A home inspection won’t reveal everything
After the contract is signed by both parties, home buyers usually have 10 to 14 days to get. Depending on the results of the inspection, your real estate agent (or attorney, depending on the state) can request financial waivers or request that repairs be added to the contract to offset any potential concerns or problems.
A comprehensive inspection report can be confusing, especially if it is an older home. There is no perfect home and most problems can be addressed. But if you come across something you don’t want to deal with, you can always negotiate or walk away – as long as you are in the emergency period.
On the other hand, inspectors are not foolproof. They will not be able to stand behind walls or transport the current occupant’s belongings for examination. Nor will they be responsible for any errors made or problems absent in their evaluation.
If you’re looking at a hot market – where homes sell out fast and competition is fierce – you may feel pressure to give up on inspection. If you’re thinking about it, enlist some help: Bring someone familiar with buildings and systems to the show. It may give you more information about the condition of the home and highlight major red flags.
You don’t have to discount 20% to buy a house
while conventional 20%It has its benefits—like lower monthly mortgage payments and the waiver of private mortgage insurance costs—and its drawbacks, too. “There is definitely a misconception, especially among first-time home buyers, that a 20% discount is needed to buy a home,” Cruz said. “I hear this from new customers all the time.” “But for some homebuyers, this is a major hurdle.”
AndNot always a big expense. Generally, the PMI costs 0.5% to 1.5% of the mortgage balance annually, which is less than $125 per month on a $300,000 mortgage.

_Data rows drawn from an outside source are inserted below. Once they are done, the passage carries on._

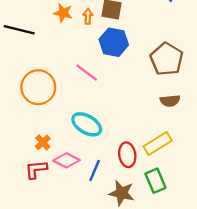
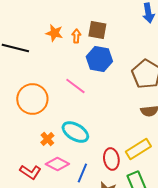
orange cross: (43, 142) -> (47, 139), moved
red L-shape: (36, 169) -> (30, 172), turned -140

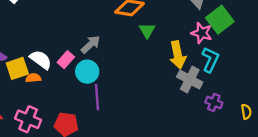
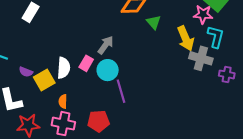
white semicircle: (41, 60) -> (64, 68), turned 70
orange semicircle: (33, 78) -> (63, 101), moved, turned -72

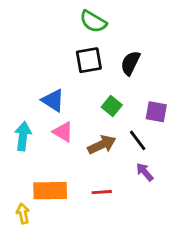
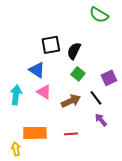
green semicircle: (93, 21) -> (99, 15), moved
black square: (89, 60) -> (51, 45), moved
black semicircle: (130, 63) -> (74, 51), moved
purple square: (156, 112) -> (109, 78), turned -35

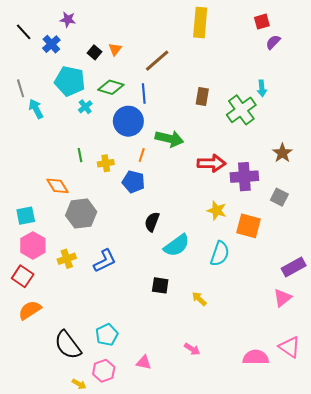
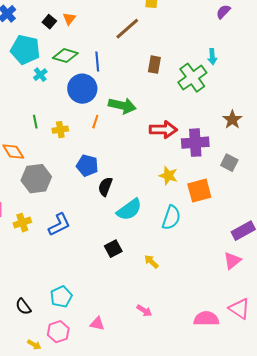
brown line: (157, 61) -> (127, 29), moved
blue pentagon: (133, 182) -> (87, 166), moved
orange square: (248, 226) -> (199, 191), turned -30
black square: (160, 285) -> (113, 249), turned -36
black semicircle: (68, 345) -> (23, 307), size x0.6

And that rate is determined in part by your credit score, so if you have good credit, it could turn out to be a negligible amount. “You will also have the opportunity to stop the PMI down the road once your equity reaches 20%,” Cruz said.

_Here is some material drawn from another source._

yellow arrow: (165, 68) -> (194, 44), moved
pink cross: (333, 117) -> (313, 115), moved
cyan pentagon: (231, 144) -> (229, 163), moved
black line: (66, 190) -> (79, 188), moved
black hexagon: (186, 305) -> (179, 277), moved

In my time as a real estate agent, clients were constantly surprised at the actual cost of PMI versus their impression. Most people think their payments will be much higher than what has been quoted.
There is a risk in waiting to save for a larger down payment, too. ifExceeding your savings rates—not to mention inflation in other areas of life—may do you a disservice by waiting. Even if home prices remain stagnant, mortgage interest rates are rising. with the until 2022 in response to This trend is expected to continue for the time being.

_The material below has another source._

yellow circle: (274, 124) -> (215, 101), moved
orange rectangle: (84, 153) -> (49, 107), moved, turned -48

A smaller down payment may also allow you to keep a healthy pile of savings accessible for unexpected repairs in your new home.
Finance is not one-size-fits-all
There is, tooDesigned for different types of mortgage applicants tailored to specific financial circumstances. for example, Allow smaller down payments and allow people with lower credit scores to qualify for a mortgage. Doctor loans allow doctors and pharmacists to qualify for mortgages as low as 0% to take into account their often non-existent savings, large school loan balances and high earning power. Meanwhile, it’s there for service members and veterans to get a home with no down payment and other benefits. Even conventional loans allow you to reduce the amount of less than 3%.
But you should never make a purchase that you cannot afford. Keep in mind what you feel comfortable spending both on, because this is a much more important metric than any pre-approved purchase price. paying off “ To evaluate your budget.
The path forward to a new home should be much clearer now. Start with knowledgeahead of time so you don’t get bogged down by the logistics when you find the right home. and remember, There are pros and cons to both owning and leasing. Confirm that you want to be a homeowner before you make this commitment.